PROBLEM TO WORK ON: Please repeat exactly the lines from the one containing "List each element" through the last line of the records below, both included, and leave out any pictures.

RECORDED INFORMATION:
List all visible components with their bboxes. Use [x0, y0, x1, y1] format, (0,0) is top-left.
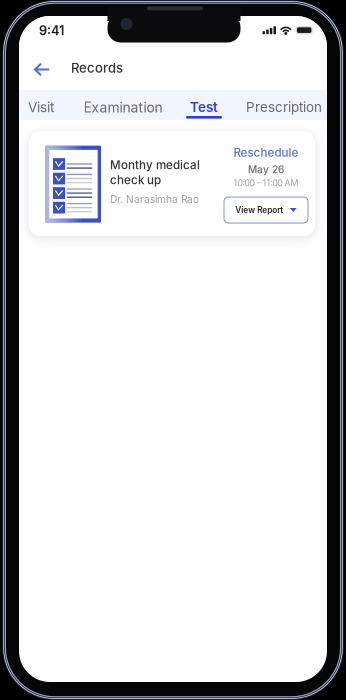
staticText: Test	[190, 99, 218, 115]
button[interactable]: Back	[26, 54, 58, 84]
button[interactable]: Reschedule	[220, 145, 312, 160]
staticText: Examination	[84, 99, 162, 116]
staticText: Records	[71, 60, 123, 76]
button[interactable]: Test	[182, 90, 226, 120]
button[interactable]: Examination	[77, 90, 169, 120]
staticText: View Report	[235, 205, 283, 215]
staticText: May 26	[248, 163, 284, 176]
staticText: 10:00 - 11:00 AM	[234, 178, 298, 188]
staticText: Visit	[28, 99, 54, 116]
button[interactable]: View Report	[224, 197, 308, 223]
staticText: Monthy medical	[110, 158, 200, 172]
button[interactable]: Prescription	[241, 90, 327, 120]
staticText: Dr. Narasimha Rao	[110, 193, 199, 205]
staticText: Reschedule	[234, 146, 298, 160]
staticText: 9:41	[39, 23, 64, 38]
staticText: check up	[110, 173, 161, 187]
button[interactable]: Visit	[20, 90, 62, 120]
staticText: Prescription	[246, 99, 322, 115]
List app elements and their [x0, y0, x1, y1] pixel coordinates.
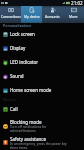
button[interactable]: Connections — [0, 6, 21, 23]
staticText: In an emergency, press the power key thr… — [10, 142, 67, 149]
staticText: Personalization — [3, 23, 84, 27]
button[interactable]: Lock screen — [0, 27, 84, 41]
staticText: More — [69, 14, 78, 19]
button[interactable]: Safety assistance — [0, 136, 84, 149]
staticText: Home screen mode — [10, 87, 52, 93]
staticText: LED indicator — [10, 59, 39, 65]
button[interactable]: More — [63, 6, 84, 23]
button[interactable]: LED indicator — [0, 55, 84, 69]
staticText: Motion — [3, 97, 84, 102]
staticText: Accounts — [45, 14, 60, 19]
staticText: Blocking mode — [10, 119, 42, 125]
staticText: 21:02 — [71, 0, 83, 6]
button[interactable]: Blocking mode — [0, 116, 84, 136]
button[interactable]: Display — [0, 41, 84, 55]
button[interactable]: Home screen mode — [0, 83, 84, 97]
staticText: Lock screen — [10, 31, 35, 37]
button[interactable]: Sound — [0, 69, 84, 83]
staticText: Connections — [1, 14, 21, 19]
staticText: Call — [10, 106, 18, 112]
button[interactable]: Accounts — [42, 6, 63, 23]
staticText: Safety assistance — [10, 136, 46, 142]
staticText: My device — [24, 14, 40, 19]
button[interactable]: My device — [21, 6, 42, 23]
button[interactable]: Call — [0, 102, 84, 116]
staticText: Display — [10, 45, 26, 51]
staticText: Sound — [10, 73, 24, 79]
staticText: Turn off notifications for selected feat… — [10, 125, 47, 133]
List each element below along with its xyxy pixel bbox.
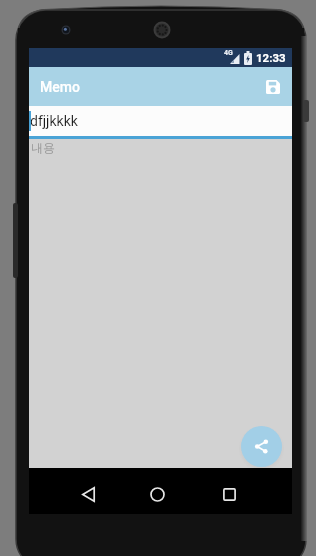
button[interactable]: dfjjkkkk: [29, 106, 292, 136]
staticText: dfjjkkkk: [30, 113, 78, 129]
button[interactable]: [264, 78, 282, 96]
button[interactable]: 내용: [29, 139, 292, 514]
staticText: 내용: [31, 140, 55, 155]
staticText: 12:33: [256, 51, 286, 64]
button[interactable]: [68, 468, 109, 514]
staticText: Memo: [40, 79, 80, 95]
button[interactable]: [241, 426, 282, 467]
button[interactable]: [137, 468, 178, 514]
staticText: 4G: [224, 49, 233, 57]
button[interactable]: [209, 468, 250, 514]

RESULT OF THIS TASK:
List each element below along with its xyxy pixel bbox.
button[interactable]: dfjjkkkk: [29, 106, 292, 136]
staticText: dfjjkkkk: [30, 113, 78, 129]
button[interactable]: [264, 78, 282, 96]
button[interactable]: 내용: [29, 139, 292, 514]
staticText: 내용: [31, 140, 55, 155]
staticText: 12:33: [256, 51, 286, 64]
button[interactable]: [68, 468, 109, 514]
staticText: Memo: [40, 79, 80, 95]
button[interactable]: [241, 426, 282, 467]
button[interactable]: [137, 468, 178, 514]
staticText: 4G: [224, 49, 233, 57]
button[interactable]: [209, 468, 250, 514]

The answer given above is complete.